Adventures in Time and Space with Max Merriwell is a bit of an odd book. The story takes place on a cruise ship, where Susan, a recently divorced librarian, and her friend Pat, a physics research student, are travelling from America to Europe on a repositioning cruise. They meet Max Merriwell, a science fiction author who also writes fantasy as Mary Maxwell and gritty crime novels as Weldon Merrimax. But all is not as it seems, and as the ship heads for the Bermuda Triangle, people who should not be aboard - who should not even exist - appear to be involved in some dramatic events...
I did not know it when reading it, but this is actually the final volume of a larger project. I have not read the precursor books, so I can only read it as an independent work.
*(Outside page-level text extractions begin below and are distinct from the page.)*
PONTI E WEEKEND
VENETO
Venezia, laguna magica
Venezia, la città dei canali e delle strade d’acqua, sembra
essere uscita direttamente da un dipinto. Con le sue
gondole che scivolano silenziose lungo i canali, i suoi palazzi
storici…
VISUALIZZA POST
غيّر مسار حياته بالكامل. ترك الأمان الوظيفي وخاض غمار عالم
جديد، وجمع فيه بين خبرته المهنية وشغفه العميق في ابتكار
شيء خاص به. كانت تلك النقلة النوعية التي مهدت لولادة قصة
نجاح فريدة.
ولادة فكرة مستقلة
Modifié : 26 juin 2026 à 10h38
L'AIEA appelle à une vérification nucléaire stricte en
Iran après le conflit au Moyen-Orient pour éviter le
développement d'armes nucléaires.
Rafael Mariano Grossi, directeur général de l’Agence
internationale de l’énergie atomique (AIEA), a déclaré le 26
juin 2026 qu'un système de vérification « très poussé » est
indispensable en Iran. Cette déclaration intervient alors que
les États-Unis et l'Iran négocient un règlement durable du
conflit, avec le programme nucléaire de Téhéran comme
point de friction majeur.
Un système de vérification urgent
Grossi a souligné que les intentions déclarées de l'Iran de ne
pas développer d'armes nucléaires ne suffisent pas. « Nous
As such, I must admit I had higher hopes for the novel. The title sounds promisingly adventurous, but the story does not quite live up to that.
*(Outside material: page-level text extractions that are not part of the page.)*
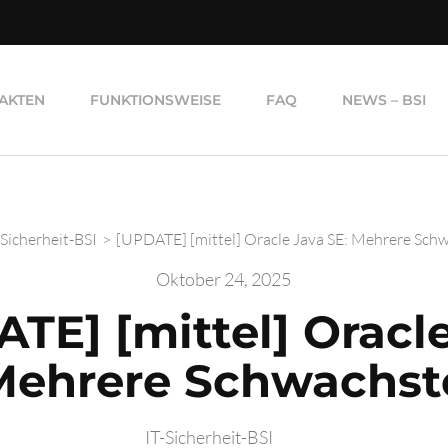
AKTEN
FUNKTIONSWEISE
FAQ
NEWS – BSI
-Sicherheit-BSI
>
[UPDATE] [mittel] Oracle Java SE: Mehrere Schw
Oktober 24, 2025
TE] [mittel] Oracl
Mehrere Schwachst
IT-Sicherheit-BSI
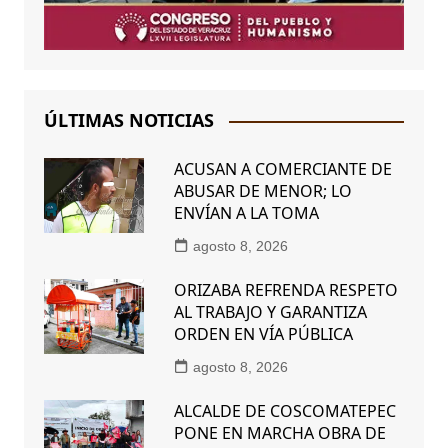
ÚLTIMAS NOTICIAS
ACUSAN A COMERCIANTE DE
ABUSAR DE MENOR; LO
ENVÍAN A LA TOMA
agosto 8, 2026
ORIZABA REFRENDA RESPETO
AL TRABAJO Y GARANTIZA
ORDEN EN VÍA PÚBLICA
agosto 8, 2026
ALCALDE DE COSCOMATEPEC
PONE EN MARCHA OBRA DE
If I hadn't read the superb The Falling Woman, which was written much earlier, I probably would have thought this one to be a writer's first novel. It's a novel about writers, and imagination, and about creative writing and workshops. The protagonists are young(ish), and they have that hard-to-define quality of characters in young writers' novels: they may have jobs and some back story, but they don't quite come across as the people who match their own back stories. Their personalities match their jobs a little too well, to a point where they feel a bit like the 'default' people for their particular jobs. They don't surprise the reader very much - in fact, 'default' is a word that fits this novel a bit too much.
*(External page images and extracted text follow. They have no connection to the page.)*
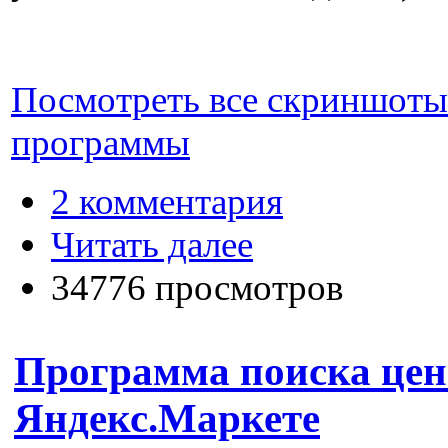
Посмотреть все скриншоты
программы
2 комментария
Читать далее
34776 просмотров
Программа поиска цен
Яндекс.Маркете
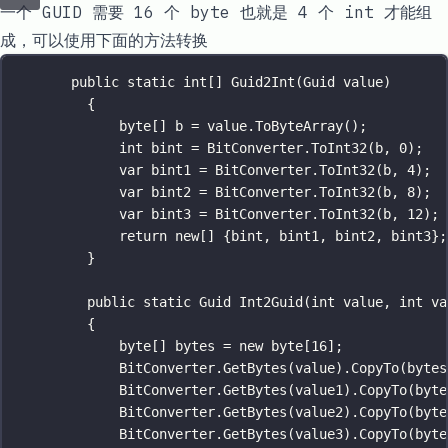
一个 GUID 需要 16 个 byte 也就是 4 个 int 才能组
成，可以使用下面的方法转换
public
static
int
[] 
Guid2Int
(
Guid
value
)
{
byte
[] 
b
=
 value.
ToByteArray
();
int
bint
=
 BitConverter.
ToInt32
(b, 
0
);
var
bint1
=
 BitConverter.
ToInt32
(b, 
4
);
var
bint2
=
 BitConverter.
ToInt32
(b, 
8
);
var
bint3
=
 BitConverter.
ToInt32
(b, 
12
);
return
new
[] {bint, bint1, bint2, bint3};
}
public
static
Guid
Int2Guid
(
int
value
, 
int
va
{
byte
[] 
bytes
=
new
byte
[
16
];
BitConverter.
GetBytes
(value).
CopyTo
(bytes
BitConverter.
GetBytes
(value1).
CopyTo
(byte
BitConverter.
GetBytes
(value2).
CopyTo
(byte
BitConverter.
GetBytes
(value3).
CopyTo
(byte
As the novel (and the ship) progresses, events become more and more chaotic, until it becomes clear that the book is essentially a literary thought experiment that turns quantum physics into a macro-scale event - like Schroedinger's Cat, only more so. In fact, towards the end it feels a little like a popular science physics text which has been turned into narrative.
The end result is a novel that doesn't really fizz and sparkle, and which isn't as absorbing as a good novel should be. It's all very clever, very quantum, very meta, but none of those things make a good story on their own, and the characters inside this novel just are too 'default' to make the story shine.